What was once a religious holiday is now an opportunity to spend more than we can afford. All happily endorsed by brands that will spend a record £6bn on Christmas advertising in Britain this year.

In a previous article I mentioned that British consumers are expecting to spend less on Christmas compared to last year.

Not so strange when wage growth hasn’t been able to catch up with inflation for seven months in a row.

People have less money in their pockets and retailers, who have a lot riding on this time of the year, believe they will take a hit.

Still, many will find it difficult to escape the festive spirit. Their motto must be: spend now, worry later.

A recent study found that one in four people “get caught up in the commercialism and feel under pressure to buy presents for their partner, despite not always being able to afford it,” it says in the Independent.

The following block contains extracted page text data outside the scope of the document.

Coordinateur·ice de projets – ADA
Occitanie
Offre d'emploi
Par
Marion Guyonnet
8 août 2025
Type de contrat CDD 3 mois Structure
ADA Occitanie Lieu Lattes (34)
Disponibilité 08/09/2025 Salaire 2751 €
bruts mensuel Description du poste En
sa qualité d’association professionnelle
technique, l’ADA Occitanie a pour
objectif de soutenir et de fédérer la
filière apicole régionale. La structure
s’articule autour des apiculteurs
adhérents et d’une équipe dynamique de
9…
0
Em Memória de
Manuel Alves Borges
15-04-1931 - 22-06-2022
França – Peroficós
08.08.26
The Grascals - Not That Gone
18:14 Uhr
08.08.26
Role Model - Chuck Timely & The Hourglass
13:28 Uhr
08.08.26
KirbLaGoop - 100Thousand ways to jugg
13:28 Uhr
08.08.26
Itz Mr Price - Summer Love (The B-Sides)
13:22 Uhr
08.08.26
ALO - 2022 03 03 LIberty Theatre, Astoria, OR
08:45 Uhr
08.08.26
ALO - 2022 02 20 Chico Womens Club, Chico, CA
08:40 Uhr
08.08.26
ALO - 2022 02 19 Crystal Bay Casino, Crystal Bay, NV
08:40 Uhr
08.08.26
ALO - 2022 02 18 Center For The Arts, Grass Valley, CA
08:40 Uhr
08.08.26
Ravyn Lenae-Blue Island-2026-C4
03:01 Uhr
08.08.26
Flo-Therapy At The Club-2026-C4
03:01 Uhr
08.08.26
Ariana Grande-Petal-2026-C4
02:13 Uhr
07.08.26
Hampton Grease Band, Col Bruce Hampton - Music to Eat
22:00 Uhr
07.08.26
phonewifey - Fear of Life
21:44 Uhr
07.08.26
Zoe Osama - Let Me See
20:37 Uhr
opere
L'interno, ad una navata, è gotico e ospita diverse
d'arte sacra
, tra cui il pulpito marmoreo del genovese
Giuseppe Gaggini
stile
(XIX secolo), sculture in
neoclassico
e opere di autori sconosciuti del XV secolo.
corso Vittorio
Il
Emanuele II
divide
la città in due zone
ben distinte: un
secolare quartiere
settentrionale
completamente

That’s the crux of the problem. The joyous festivities clearly become less joyful when you don’t have the money to lavishly spend on presents.

Christmas has become a social obligation that people find difficult to opt out from even when they don’t really have the money to participate.

So what do people do when they want to take part in all the Christmas glee anyway?

Christmas hangover

Well, they borrow.

About six in ten British households are taking out loans or using their credit cards to pay for Christmas gifts.

More than half of British families (56%) admit that they’re making “significant financial sacrifices” to put some presents under the Christmas tree.

For families with kids this figure is 76%.

I’m not surprised so many people turn to credit because it seems to have become readily available again.

This week alone I received two letters from companies suggesting I take out a line of credit with them. I can see why it tempts people to accept these offers, especially in the month December.

Only problem is that this short-term “joy” tends to turn into a long-term headache.

People delay paying rent, mortgage and other household bills while it takes households that choose to borrow on average four and a half months to pay back the money.

“Unsurprisingly many people want to forget financial problems at this time of year but splurging over Christmas is leaving many households with a hangover they can’t shift for several months,” savings expert Calum Bennie told IB Times.

“By all means enjoy the holidays, but don’t become too reckless in the face of peer pressure or idealised visions of what Christmas should be from TV advertising or retailers.”

I guess there’s never a good time to get into a lot of debt, but it could be even more problematic now.

Britain’s facing the longest fall in living standards for more than 60 years. Rather than taking out more credit, households should be building up reserves.

It looks like shedding holiday weight won’t be people’s biggest post-Christmas problem this year.